# Lemmatization

As we saw in the previous chapter, we can explain to the machine which words are similar but also how different there are.

However some "different" words are only variations of the same word and should not be considered as different entries. 

Let's take an example:

Imagine that you are asked to build a model to classify books in two categories: _cooking_ and _cars_. You will use the most frequent words of the book to build your algorithm.

In that case you don't really want to make a distinction between `apple` and `apples` or between `wheel` and `wheels`. You prefer to consider `apple` and `apples` as being variations of `apple`.

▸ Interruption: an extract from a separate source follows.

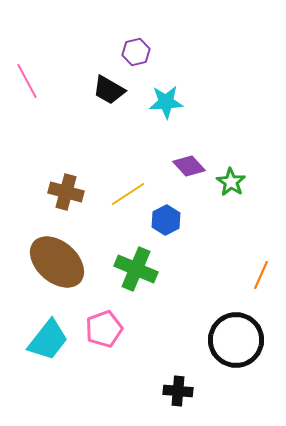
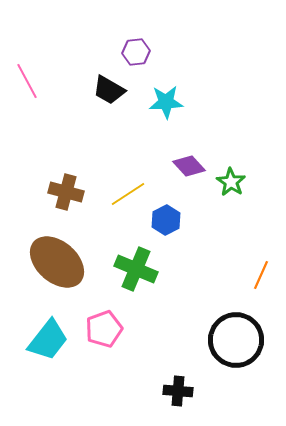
purple hexagon: rotated 8 degrees clockwise
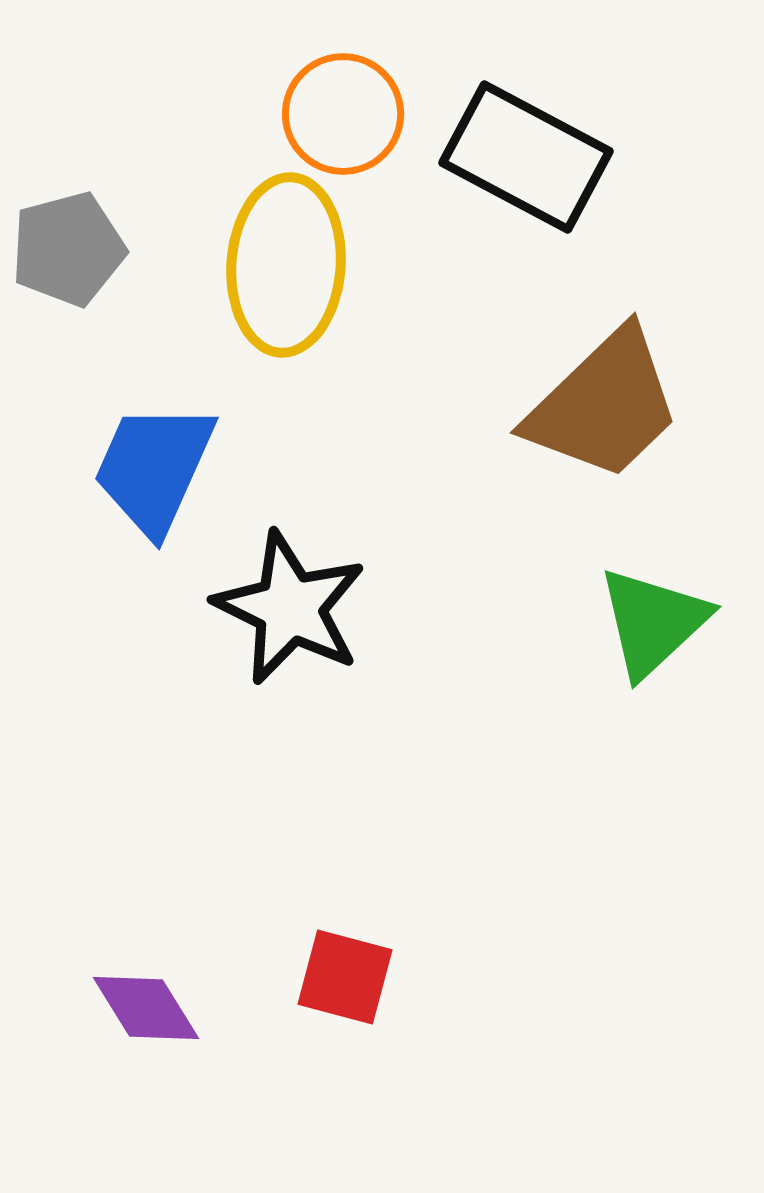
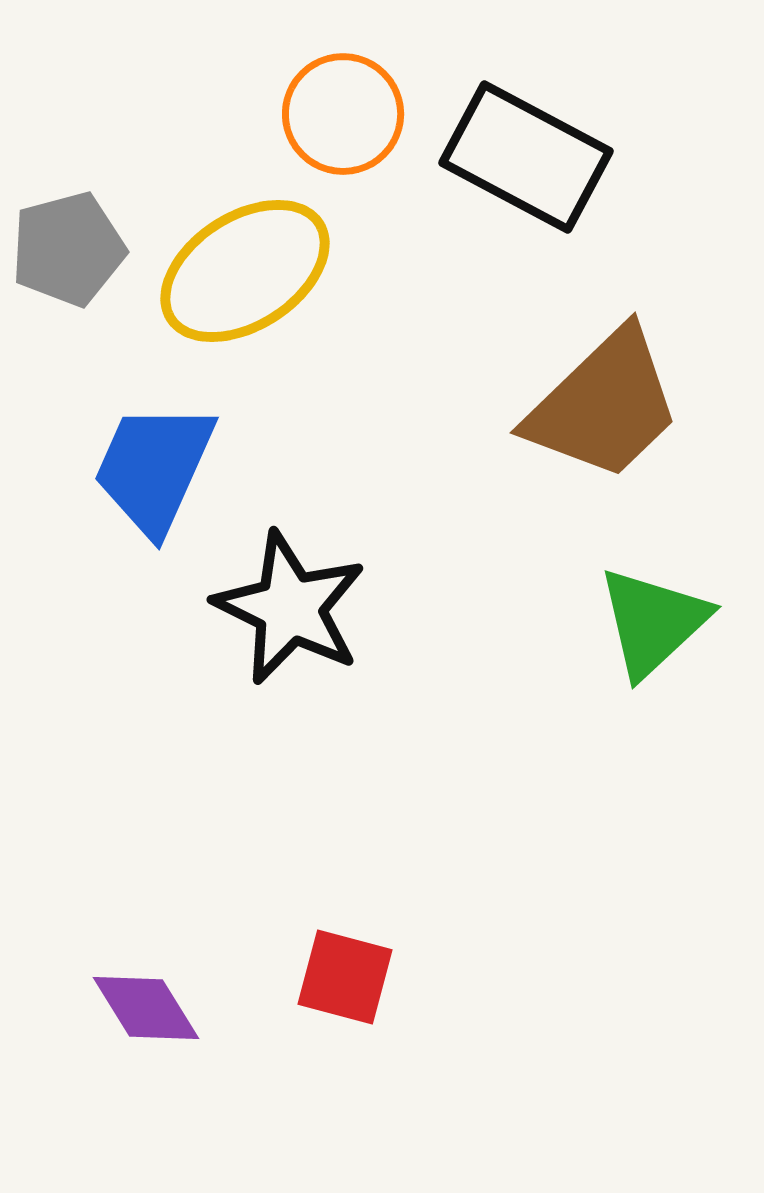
yellow ellipse: moved 41 px left, 6 px down; rotated 53 degrees clockwise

To fix that, we will apply **lemmatization**. This approach aims to reduce each word to its simplest variation (named **lemma**). This lemma corresponds to the heading word in a language dictionary:


**apple** (noun) : `a round fruit (usually with a green or red skin) which can be eaten (plural: apples)`

 


## Still confused?
Let's see how it works in a practical case.

First, read [this article](https://www.machinelearningplus.com/nlp/lemmatization-examples-python/).

Then, try to apply what you have learned by using SpaCy or NLTK.

**Pro tips:** Most lemmatizers only work with a single word and not on sentences. Think about tokenizing your sentence first.

**Pro tips:** If you experience SSL issues during `nltk` import [check this](https://stackoverflow.com/questions/38916452/nltk-download-ssl-certificate-verify-failed).

In [None]:
# Can you lemmatize this sentence with Spacy and / or NLTK?

my_sentence = "Those children are playing. this game, those games, I play he plays"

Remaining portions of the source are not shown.